GamesBeat: You keep saying yourself that if somebody told you about this, you would be skeptical of it. Is that a concern of yours, that the fighting game community is sometimes a bit traditionalist and this might be a hard sell for them?

Killian: Absolutely it’s a hard sell for them. Traditionalist is the nicest possible way to put it. As a fighting game guy for a long time, I appreciate your very politic description of that worry. But yeah, that directly is a big part of why — there’s a lot of things that everybody has told us are really bad ideas about this game. Maybe they’re right. But so far our playtests have borne it out. Another thing people have told us is it’s a really bad idea to announce the game and then release it a week after that. The reason I wanted to do that is, one, I’m confident that it’s fun and that there’s a real game there.

Anybody who builds fighting games will tell you, being honest, that you don’t always know. You can tell whether it’s fun, whether there’s something basically there, but you can’t see how it’s going to develop until you start getting it into people’s hands. For us, you’re right, the immediate Internet reaction to this I expect to be very broadly negative. “It’ll never work, this is the stupidest idea I ever heard.” I actually enjoy arguing with people on the Internet, as many people know. So rather than argue with people on the Internet, I’d rather just say, hey, here’s my game. Please play it. Everything you think might be true, but you can find out for yourself. You don’t have to take my word for it.

Also, as far as tearing down the barriers for competition, that’s also why the game is free. We have a free game, a game where we’ve worked hard on the online, trying to make it as amazing as we can. We’re really happy with where that’s at. We’ve also got a game where you’re not going to have to spend months practicing just to be able to play the basic game. You’ll be playing the game very quickly. Whether you actually win at the game is a separate question, but you’re not going to be missing moves left and right. You’ll be making bad decisions left and right.

It's not a fighting game without balls of energy.

Above: It’s not a fighting game without balls of energy.

Image Credit: Radiant Entertainment

GamesBeat: It’s a free game. What are people paying for? Are they paying for characters?

GamesBeat Summit - It's a time of change in the game industry. Hosted online April 28-29.

Killian: Right now you pay for absolutely nothing. Everything is free. We’re not even going to have a store. I don’t know. It depends when we finish it. For the first six months, I would guess, we won’t have anything to sell at all. But when we look at games we were inspired by, things like Dota — when you say free-to-play, it has such a wide range, and it’s been crapped on by so many terrible practices with games. I don’t even want to say those words. I say, let’s just talk about the people who are doing it right.

Our business is going to be basically cosmetic. Lipstick on robots, obviously, but you get the idea. Games like Dota have shown us that if you build a fun game that attracts a community, you can have a real business doing it that way. If you don’t, well, people don’t like your game. That’s what separates you. You’re not owed a business. That’s on us. But that’s what we want to do. You’ll never have to pay to play.

GamesBeat: You say there will be no in-game shop for six months. How are you guys going to make any money?

Killian: We won’t.

GamesBeat: That sounds like a horrible business plan.

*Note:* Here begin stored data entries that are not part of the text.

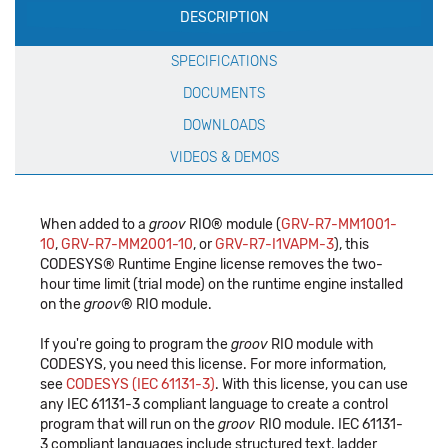
DESCRIPTION
Specification
SPECIFICATIONS
DOCUMENTS
DOWNLOADS
VIDEOS & DEMOS
When added to a
groov
RIO® module (
GRV-R7-MM1001-
10
,
GRV-R7-MM2001-10
, or
GRV-R7-I1VAPM-3
), this
CODESYS® Runtime Engine license removes the two-
hour time limit (trial mode) on the runtime engine installed
on the
groov
® RIO module.
If you're going to program the
groov
RIO module with
CODESYS, you need this license. For more information,
see
CODESYS (IEC 61131-3)
. With this license, you can use
any IEC 61131-3 compliant language to create a control
program that will run on the
groov
RIO module. IEC 61131-
3 compliant languages include structured text, ladder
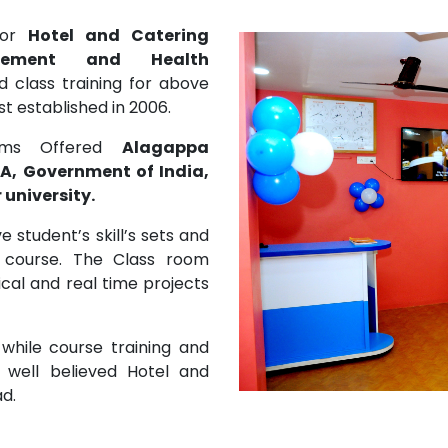
 for
Hotel and Catering
gement and Health
 class training for above
 established in 2006.
rams Offered
Alagappa
A, Government of India,
university.
 student’s skill’s sets and
 course. The Class room
ical and real time projects
 while course training and
 well believed Hotel and
ad.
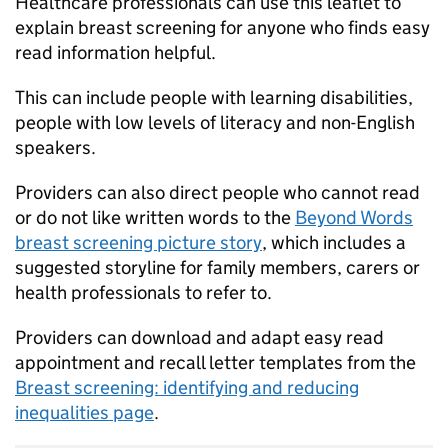
Healthcare professionals can use this leaflet to
explain breast screening for anyone who finds easy
read information helpful.
This can include people with learning disabilities,
people with low levels of literacy and non-English
speakers.
Providers can also direct people who cannot read
or do not like written words to the
Beyond Words
breast screening picture story
, which includes a
suggested storyline for family members, carers or
health professionals to refer to.
Providers can download and adapt easy read
appointment and recall letter templates from the
Breast screening: identifying and reducing
inequalities page
.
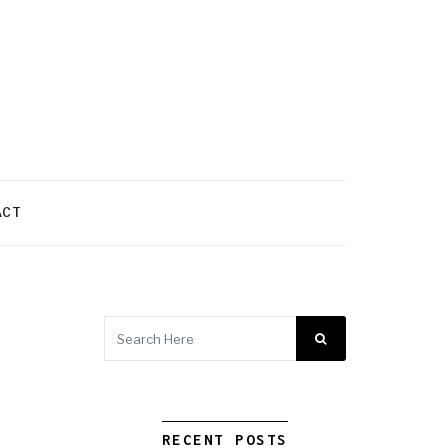
ACT
RECENT POSTS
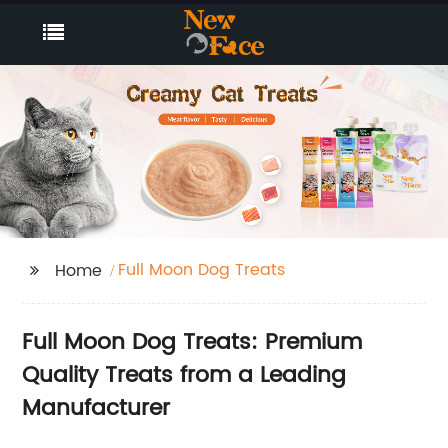
Full Moon Dog Treats
Home
Full Moon Dog Treats: Premium
Quality Treats from a Leading
Manufacturer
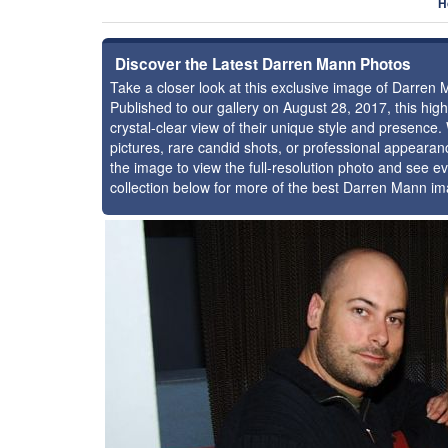
H
Discover the Latest Darren Mann Photos
Take a closer look at this exclusive image of Darren
Published to our gallery on August 28, 2017, this hi
crystal-clear view of their unique style and presenc
pictures, rare candid shots, or professional appearan
the image to view the full-resolution photo and see ev
collection below for more of the best Darren Mann im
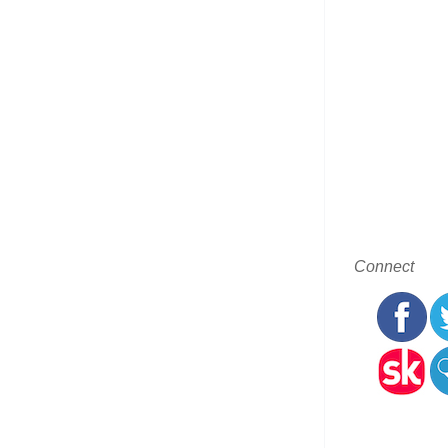
Connect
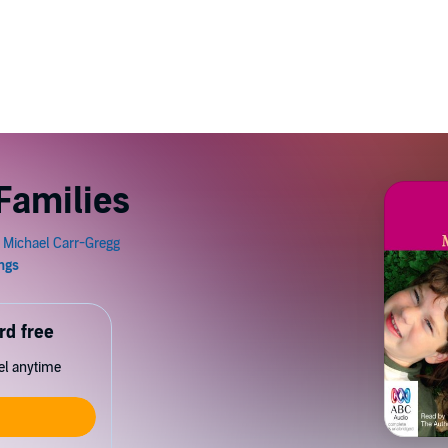
Families
rd free
cel anytime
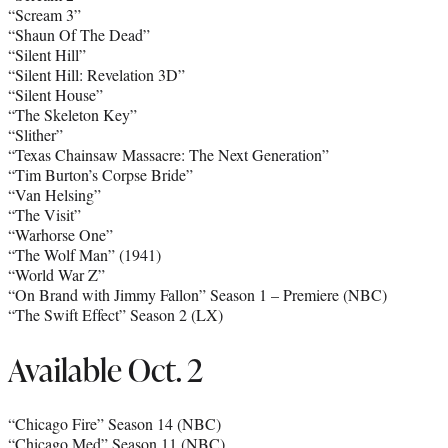
“Scream 3”
“Shaun Of The Dead”
“Silent Hill”
“Silent Hill: Revelation 3D”
“Silent House”
“The Skeleton Key”
“Slither”
“Texas Chainsaw Massacre: The Next Generation”
“Tim Burton’s Corpse Bride”
“Van Helsing”
“The Visit”
“Warhorse One”
“The Wolf Man” (1941)
“World War Z”
“On Brand with Jimmy Fallon” Season 1 – Premiere (NBC)
“The Swift Effect” Season 2 (LX)
Available Oct. 2
“Chicago Fire” Season 14 (NBC)
“Chicago Med” Season 11 (NBC)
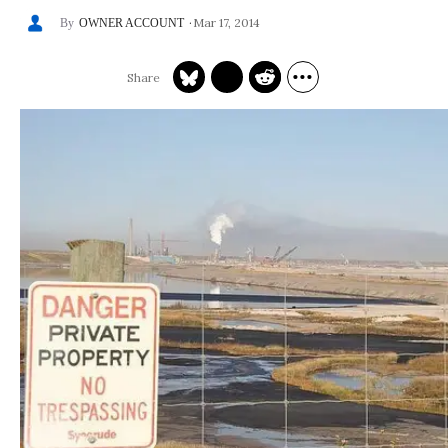
Mar 17, 2014
OWNER ACCOUNT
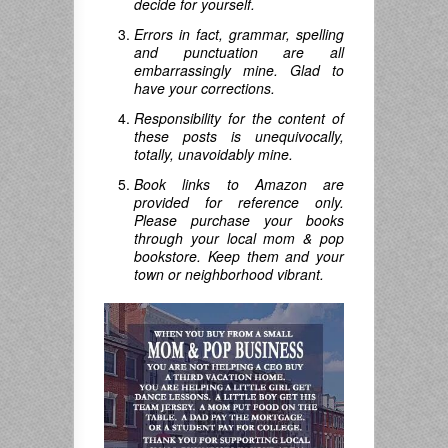
decide for yourself.
Errors in fact, grammar, spelling
and punctuation are all
embarrassingly mine. Glad to
have your corrections.
Responsibility for the content of
these posts is unequivocally,
totally, unavoidably mine.
Book links to Amazon are
provided for reference only.
Please purchase your books
through your local mom & pop
bookstore. Keep them and your
town or neighborhood vibrant.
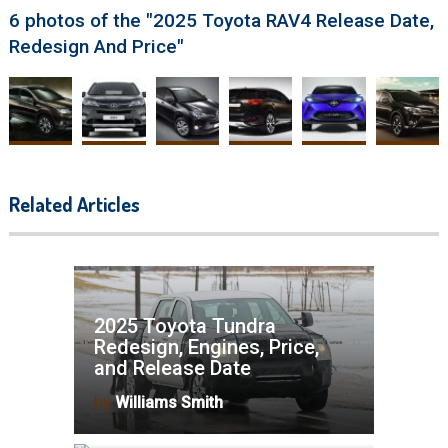
6 photos of the "2025 Toyota RAV4 Release Date,
Redesign And Price"
Related Articles
2025 Toyota Tundra
Redesign, Engines, Price,
and Release Date
by
Williams Smith
2025 Toyota Tacoma Redesign,
News, Specs, and Price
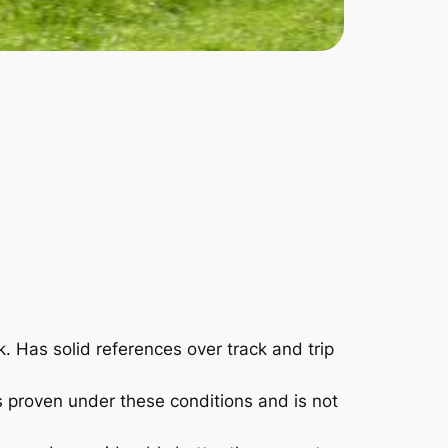
 Has solid references over track and trip
s proven under these conditions and is not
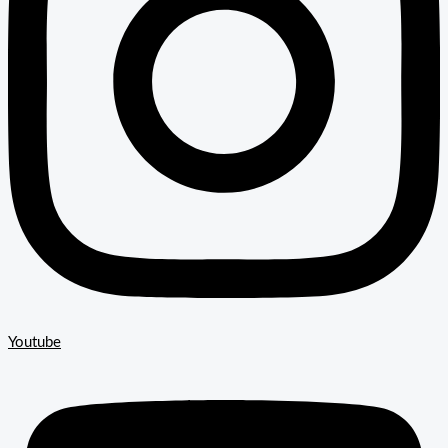
Youtube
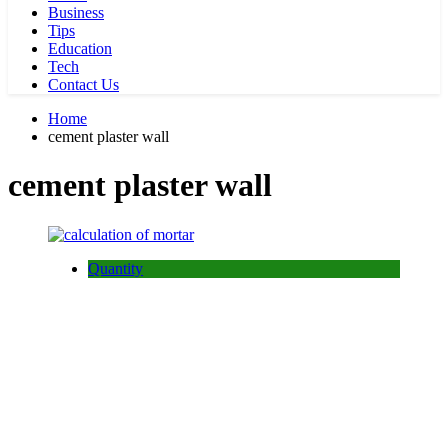
Business
Tips
Education
Tech
Contact Us
Home
cement plaster wall
cement plaster wall
Quantity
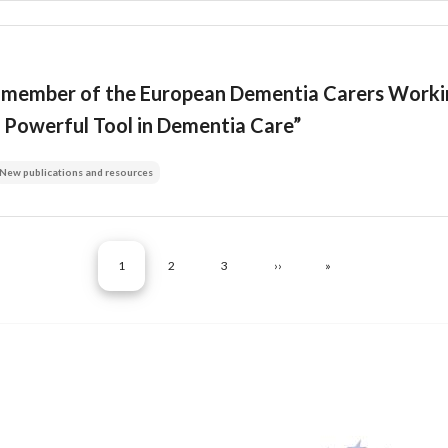
, member of the European Dementia Carers Workin
y Powerful Tool in Dementia Care”
New publications and resources
Pagination
CURRENT PAGE
PAGE
PAGE
NEXT PAGE
LAST PAGE
1
2
3
››
»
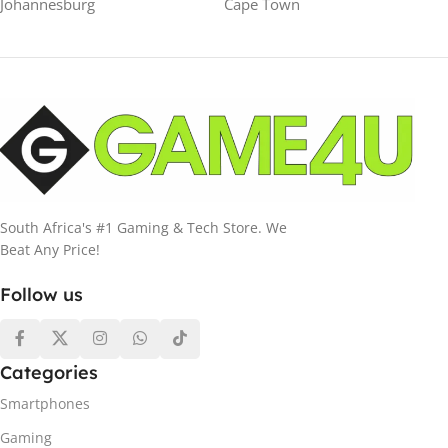
Johannesburg
Cape Town
South Africa's #1 Gaming & Tech Store. We
Beat Any Price!
Follow us
Categories
Smartphones
Gaming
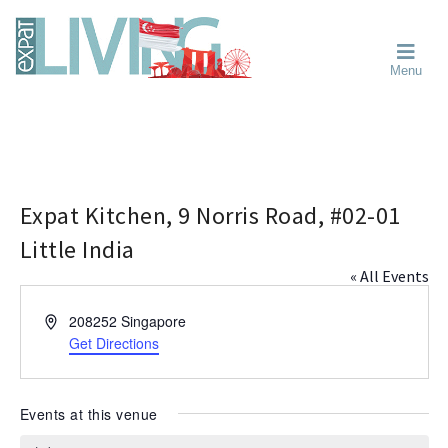
Skip
Skip
Skip
Moving
to
to
to
To
primary
main
primary
Singapore?
Moving
Essential
navigation
content
sidebar
Menu
Guide
to
-
Singapore
Expat
Living
-
in
learn
Singapore
about
neighbourhoods,
Expat Kitchen, 9 Norris Road, #02-01
furniture,
Little India
schools,
« All Events
beauty
and
A
208252
Singapore
food?
d
Get Directions
We
d
help
r
make
e
Events at this venue
the
s
most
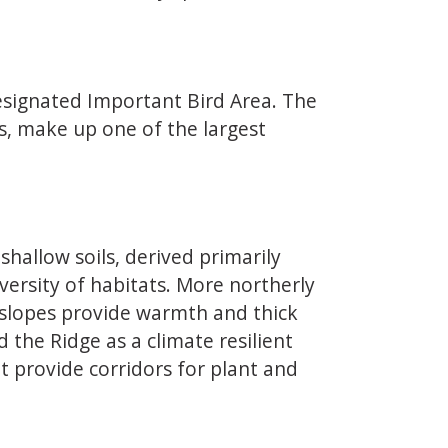
designated Important Bird Area. The
ds, make up one of the largest
allow soils, derived primarily
versity of habitats. More northerly
n slopes provide warmth and thick
the Ridge as a climate resilient
t provide corridors for plant and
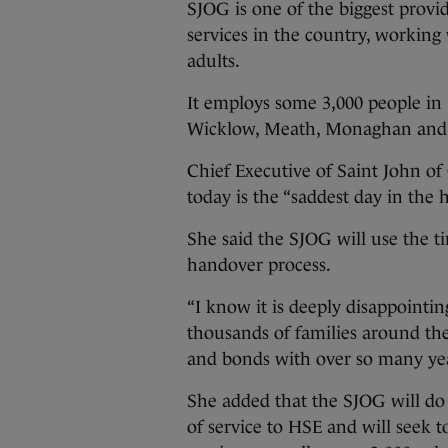
SJOG is one of the biggest provid
services in the country, working
adults.
It employs some 3,000 people in 3
Wicklow, Meath, Monaghan and
Chief Executive of Saint John o
today is the “saddest day in the h
She said the SJOG will use the
handover process.
“I know it is deeply disappointi
thousands of families around th
and bonds with over so many yea
She added that the SJOG will do 
of service to HSE and will seek 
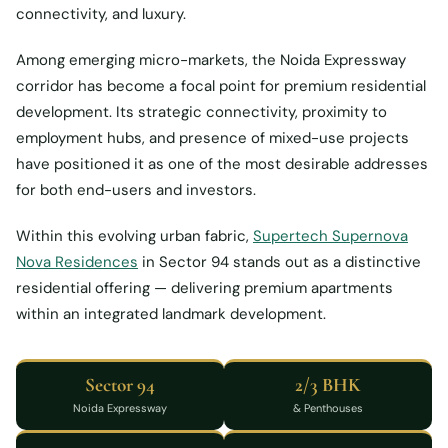
connectivity, and luxury.
Among emerging micro-markets, the Noida Expressway
corridor has become a focal point for premium residential
development. Its strategic connectivity, proximity to
employment hubs, and presence of mixed-use projects
have positioned it as one of the most desirable addresses
for both end-users and investors.
Within this evolving urban fabric,
Supertech Supernova
Nova Residences
in Sector 94 stands out as a distinctive
residential offering — delivering premium apartments
within an integrated landmark development.
Sector 94
2/3 BHK
Noida Expressway
& Penthouses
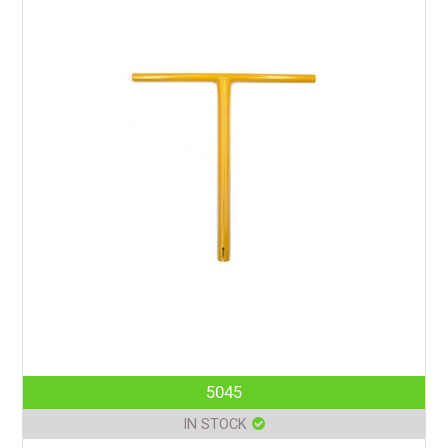
5045
IN STOCK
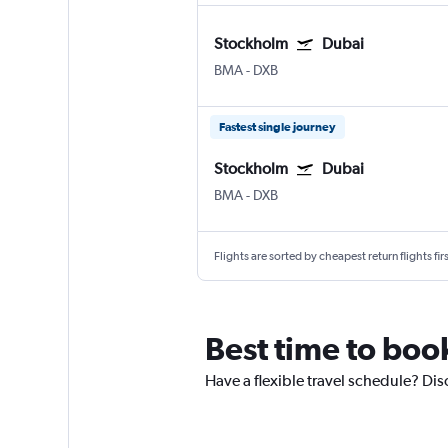
Stockholm
Dubai
BMA
-
DXB
Fastest single journey
Stockholm
Dubai
BMA
-
DXB
Flights are sorted by cheapest return flights firs
Best time to boo
Have a flexible travel schedule? Dis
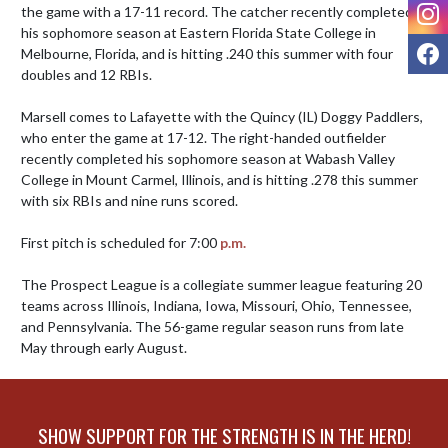
I
the game with a 17-11 record. The catcher recently completed 
his sophomore season at Eastern Florida State College in 
F
Melbourne, Florida, and is hitting .240 this summer with four 
doubles and 12 RBIs.

Marsell comes to Lafayette with the Quincy (IL) Doggy Paddlers, 
who enter the game at 17-12. The right-handed outfielder 
recently completed his sophomore season at Wabash Valley 
College in Mount Carmel, Illinois, and is hitting .278 this summer 
with six RBIs and nine runs scored.

First pitch is scheduled for 7:00 
p.m.
The Prospect League is a collegiate summer league featuring 20 
teams across Illinois, Indiana, Iowa, Missouri, Ohio, Tennessee, 
and Pennsylvania. The 56-game regular season runs from late 
May through early August.
SHOW SUPPORT FOR THE STRENGTH IS IN THE HERD!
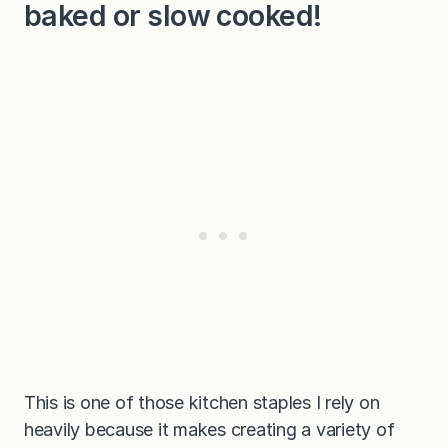
baked or slow cooked!
This is one of those kitchen staples I rely on
heavily because it makes creating a variety of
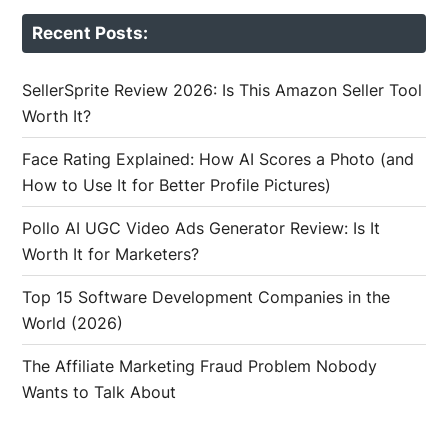
Recent Posts:
SellerSprite Review 2026: Is This Amazon Seller Tool
Worth It?
Face Rating Explained: How AI Scores a Photo (and
How to Use It for Better Profile Pictures)
Pollo AI UGC Video Ads Generator Review: Is It
Worth It for Marketers?
Top 15 Software Development Companies in the
World (2026)
The Affiliate Marketing Fraud Problem Nobody
Wants to Talk About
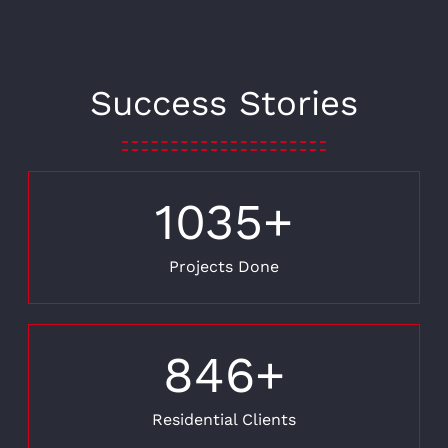
Success Stories
1035
+
Projects Done
846
+
Residential Clients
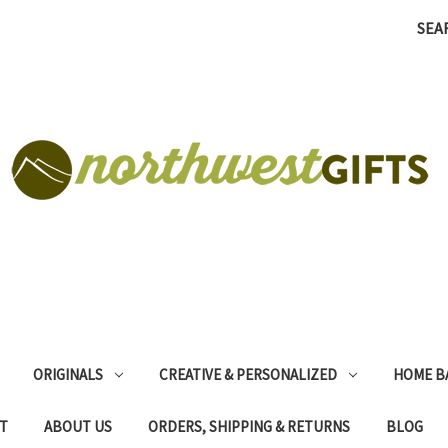
SEA
ORIGINALS
CREATIVE & PERSONALIZED
HOME B
T
ABOUT US
ORDERS, SHIPPING & RETURNS
BLOG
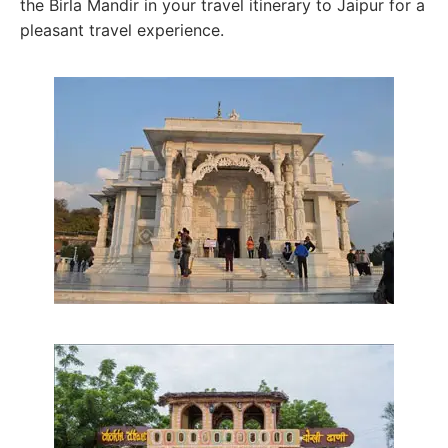
the Birla Mandir in your travel itinerary to Jaipur for a
pleasant travel experience.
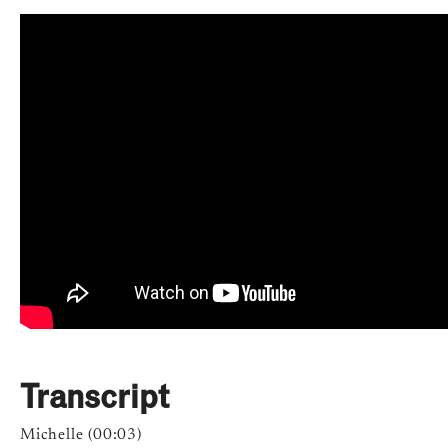
Transcript
Michelle (00:03)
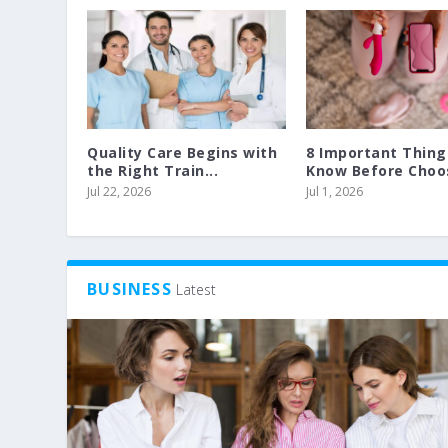
Quality Care Begins with
8 Important Thing
the Right Train...
Know Before Choos
Jul 22, 2026
Jul 1, 2026
BUSINESS
Latest
GORGEOUS AND SAFE WITH SPRAY
SECURE YOUR GARAGE BY FITTING
Posted by
Posted by
John Martin
John Martin
|
|
Dec 13, 2014
Dec 4, 2013
|
|
Interior Decoration
Health
|
0
|
|
0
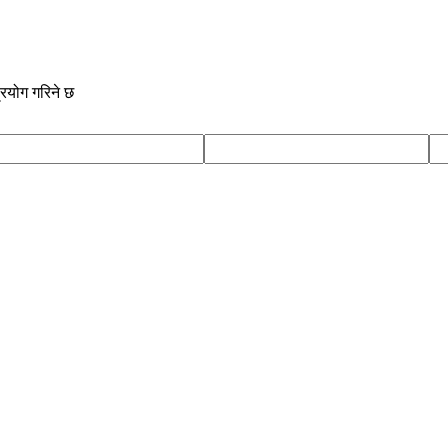
्रयोग गरिने छ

Killian: We’ll put up a Patreon page or something like that. (laughs) But no, the first six months we’re really going to spend — we want to get feedback from people on their experience with the game and make sure the online works. Online has been great for us, but as you add people, you need to make sure that scales. We have some super talented engineers who we’re extremely lucky to have. Some straight from Google, who we really can’t afford to pay what they’re worth, but they want to make games. So we’re lucky to have world-class network engineers. But the way to build those systems is to let people in to start playing with it and fix things as they come up. We’re confident in what we have now, but you never really know until you turn it on.

We just want to get the game in people’s hands and convince them that it’s not just some bullshit alpha. We know the game’s not done. We’ll be sending the game out, and only two of the characters have finished textures. For a major studio, someone would get fired for leaking something that looked like this. But we’re cool with it. We just want people to play and tell us what they think and try to make the game and the online experience as good as we can. At that point, if we feel like we’ve got enough here for people, then we’ll turn on a store with cosmetics and things like that. Until that point, we don’t want to ask anybody for their money. Even then, we’ll let you pay us money, but you don’t have to. You can play free forever. I just want people to play the game and have a chance to have that kind of experience that’s been so important to me.